Hi everyone,
I have mapped some PacBio long reads onto an assembled genome and I'm interested in finding out reads that span (encompass) some regions of interest.
To do that, I'm using the following command, which should return reads that cover my ROI coordinates in a .bed
file.
bedtools intersect -abam mappedReads.bam -b ROI.bed -F 1.0 -c -bed > ROIreads.bed
What I noticed, however, is that the output always double counts what appears to be a single read; something like this:
contig1 876600 923835 m64269e_211012_003412/93128595/54266_87870 60 + 869186 924692 0,0,0 1 3156, 0,
contig1 876600 923835 m64269e_211012_003412/93128595/54266_87870 60 + 869186 924692 0,0,0 1 3156, 0,
What might be the possible reasons for this output?

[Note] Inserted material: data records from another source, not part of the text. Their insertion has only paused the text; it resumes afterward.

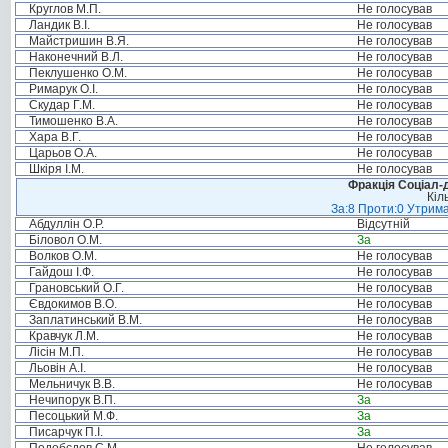
Круглов М.П.
Не голосував
Ландик В.І.
Не голосував
Майстришин В.Я.
Не голосував
Наконечний В.Л.
Не голосував
Пеклушенко О.М.
Не голосував
Римарук О.І.
Не голосував
Скудар Г.М.
Не голосував
Тимошенко В.А.
Не голосував
Хара В.Г.
Не голосував
Царьов О.А.
Не голосував
Шкіря І.М.
Не голосував
Фракція Соціал-д
Кіл
За:8 Проти:0 Утрима
Абдуллін О.Р.
Відсутній
Біловол О.М.
За
Волков О.М.
Не голосував
Гайдош І.Ф.
Не голосував
Грановський О.Г.
Не голосував
Євдокимов В.О.
Не голосував
Заплатинський В.М.
Не голосував
Кравчук Л.М.
Не голосував
Лісін М.П.
Не голосував
Льовін А.І.
Не голосував
Мельничук В.В.
Не голосував
Нечипорук В.П.
За
Песоцький М.Ф.
За
Писарчук П.І.
За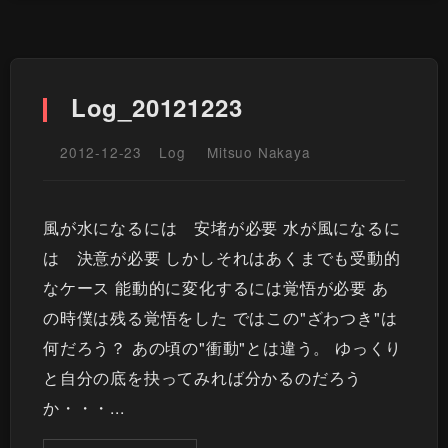
Log_20121223
2012-12-23
Log
Mitsuo Nakaya
風が水になるには 安堵が必要 水が風になるに
は 決意が必要 しかしそれはあくまでも受動的
なケース 能動的に変化するには覚悟が必要 あ
の時僕は残る覚悟をした ではこの"ざわつき"は
何だろう？ あの頃の"衝動"とは違う。 ゆっくり
と自分の底を抉ってみれば分かるのだろう
か・・・...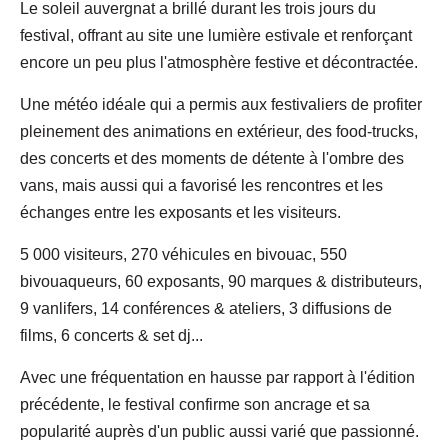
Le soleil auvergnat a brillé durant les trois jours du
festival, offrant au site une lumière estivale et renforçant
encore un peu plus l'atmosphère festive et décontractée.
Une météo idéale qui a permis aux festivaliers de profiter
pleinement des animations en extérieur, des food-trucks,
des concerts et des moments de détente à l'ombre des
vans, mais aussi qui a favorisé les rencontres et les
échanges entre les exposants et les visiteurs.
5 000 visiteurs, 270 véhicules en bivouac, 550
bivouaqueurs, 60 exposants, 90 marques & distributeurs,
9 vanlifers, 14 conférences & ateliers, 3 diffusions de
films, 6 concerts & set dj...
Avec une fréquentation en hausse par rapport à l'édition
précédente, le festival confirme son ancrage et sa
popularité auprès d'un public aussi varié que passionné.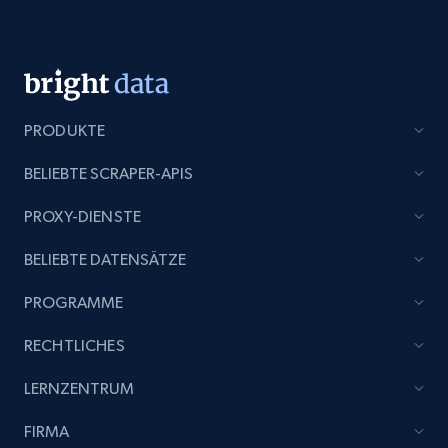
Title, Seller name, Brand, Description, Initial
price, Currency, Availability, Reviews count, and
more.
2.1K+
375+
Jetzt anfangen
PRODUKTE
BELIEBTE SCRAPER-APIS
Etsy
PROXY-DIENSTE
URL, Product id, Listing inventory id, Title, Rating,
BELIEBTE DATENSÄTZE
Reviews count shop, Reviews count item, Initial
price, and more.
PROGRAMME
1.9K+
323+
Jetzt anfangen
RECHTLICHES
LERNZENTRUM
FIRMA
Etsy - Collect data on products using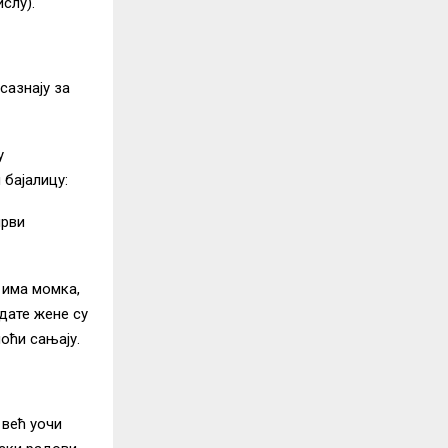
слу).
сазнају за
у
 бајалицу:
први
ћ има момка,
Удате жене су
ноћи сањају.
 већ уочи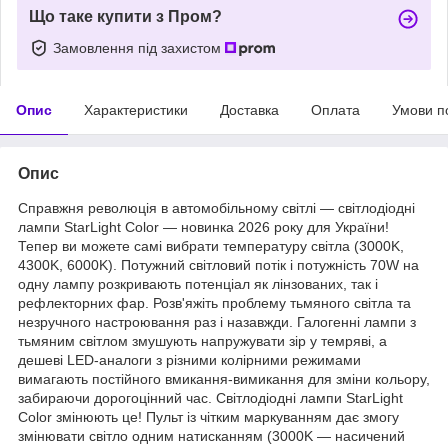
Що таке купити з Пром?
Замовлення під захистом
Опис
Характеристики
Доставка
Оплата
Умови п
Опис
Справжня революція в автомобільному світлі — світлодіодні
лампи StarLight Color — новинка 2026 року для України!
Тепер ви можете самі вибрати температуру світла (3000K,
4300K, 6000K). Потужний світловий потік і потужність 70W на
одну лампу розкривають потенціал як лінзованих, так і
рефлекторних фар. Розв'яжіть проблему тьмяного світла та
незручного настроювання раз і назавжди. Галогенні лампи з
тьмяним світлом змушують напружувати зір у темряві, а
дешеві LED-аналоги з різними колірними режимами
вимагають постійного вмикання-вимикання для зміни кольору,
забираючи дорогоцінний час. Світлодіодні лампи StarLight
Color змінюють це! Пульт із чітким маркуванням дає змогу
змінювати світло одним натисканням (3000K — насичений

One potential source of this problem that I can think of is that I have converted my PacBio subreads data (which comes in .bam
and .xml
files using samtools
instead of the BAM2fastx
, which means that it does not reference the native .xml
file from the sequencing run. I did not use the recommended BAM2fastx
as it was reporting that I have a missing file; but that is a separate issue. However, if this is indeed the problem, please let me know.
Thank you all!
Update: The double counting phenomenon is indeed due to an error with the conversion using
samtools
. Counting withBAM2fastx
resolves this issue completely. The.xml
file is also unnecessary for the conversion.